Many on hand Friday reflected on the teamwork needed to make the project possible, with the City of Weirton, West Virginia Development Office, West Virginia Department of Commerce, Brooke County Commission, Business Development Corp., Brooke-Hancock-Jefferson Metropolitan Planning Commission and the offices of U.S. Sens. Joe Manchin, D-W.Va., Shelley Moore Capito, R-W.Va., and Congressman David McKinley, R-W.Va., among those involved. Funding from the U.S. Environmental Protection Agency and U.S. Economic Development Administration also was involved.
Patrick Ford, executive director of the BDC, was among local dignitaries welcoming the company to Weirton on Friday.
“We are here today, not celebrating a new prospect in Weirton,” Ford said. “We’re celebrating a new friend.”
Ford also applauded the efforts of the City of Weirton to better streamline its own development operations in recent years, which he said has assisted in the creation of 500 jobs and investments of $25 million.
Local and state government officials, along with representatives of Pietro Fiorentini, area development officials and other guests take part in a ceremonial groundbreaking Friday for the company’s new Weirton operations. The $5.5 million facility will be located in the Three Springs Business Park. The shovels used in the ceremony were produced by Bully Tools, of Wintersville. — Craig Howell
This is the second major announcement this year by an international manufacturer with plans to locate in Weirton.
Mayor Harold Miller said it is important to remember the past, while looking toward the future, and Pietro Fiorentini will help to provide jobs of the future while improving the quality of life in the community.

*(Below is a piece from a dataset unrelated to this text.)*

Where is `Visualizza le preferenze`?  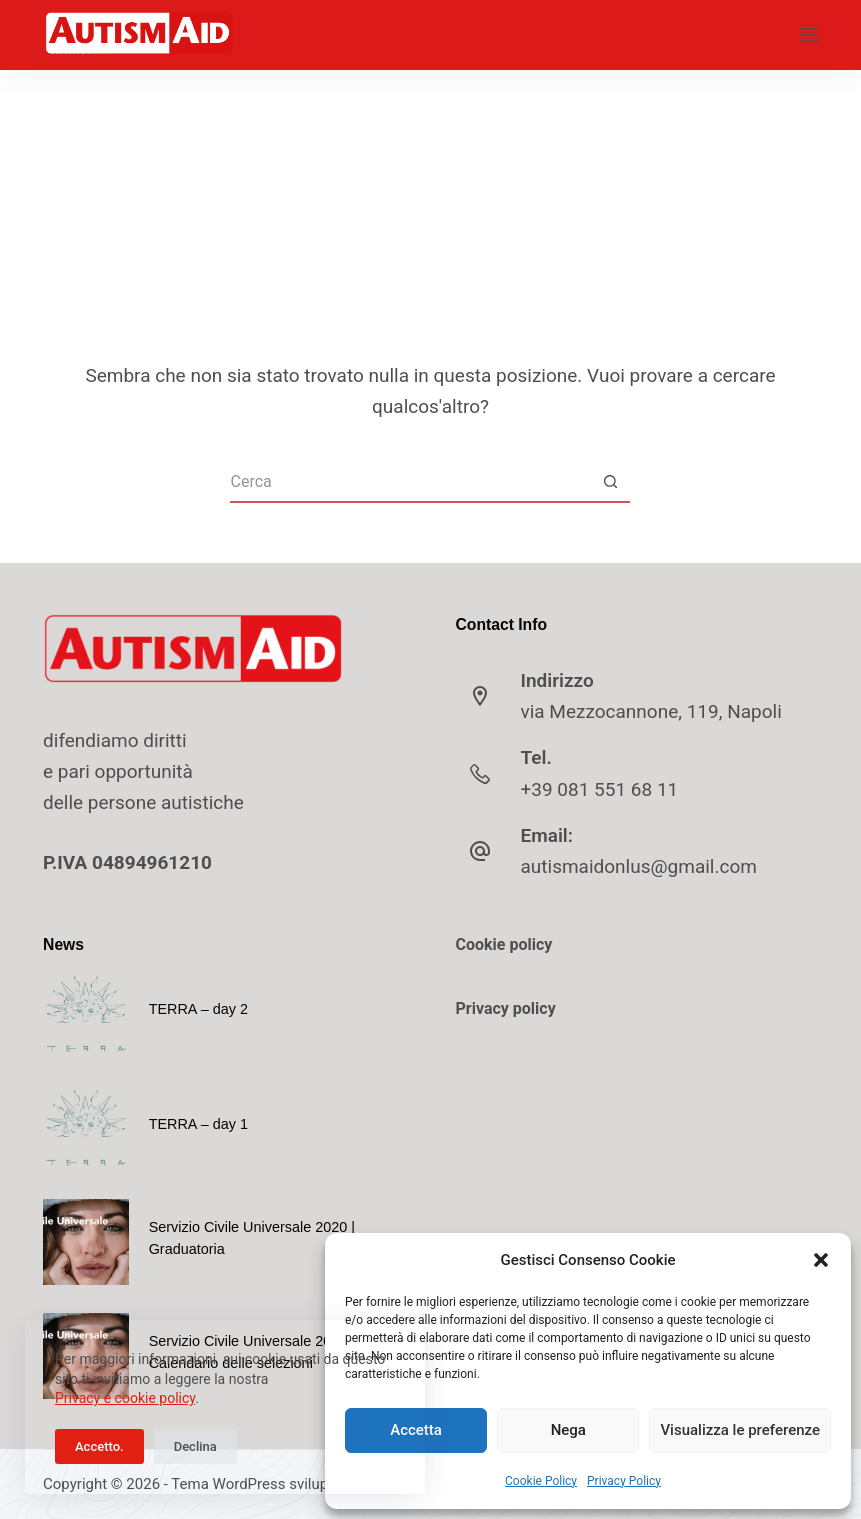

“The city of Weirton is beginning to lead the Ohio Valley in the number of jobs created,” Miller said, saying it is important to never doubt a community’s ability to compete.

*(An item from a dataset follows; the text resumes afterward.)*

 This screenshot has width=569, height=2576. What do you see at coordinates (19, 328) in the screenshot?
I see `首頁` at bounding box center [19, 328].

Kris Hopkins, executive director of the West Virginia Development Office, also noted the competitive nature of bringing Pietro Fiorentini to Weirton.
Company officials have said they also considered locations in Texas, Georgia, Pennsylvania, New York and Canada for the operation.
“It’s a real testament to the strategic advantages of West Virginia,” Hopkins said.
Brooke County Commissioner Tim Ennis also was on hand, calling it “a great day for Brooke County and the City of Weirton.”
Pietro Fiorentini has been operating out of a rental space in Wheeling since 2013. The company also has a sales office and a distributorship in the United States. The Weirton facility will be constructed on 26.4 acres of land located in the Three Springs Business Park.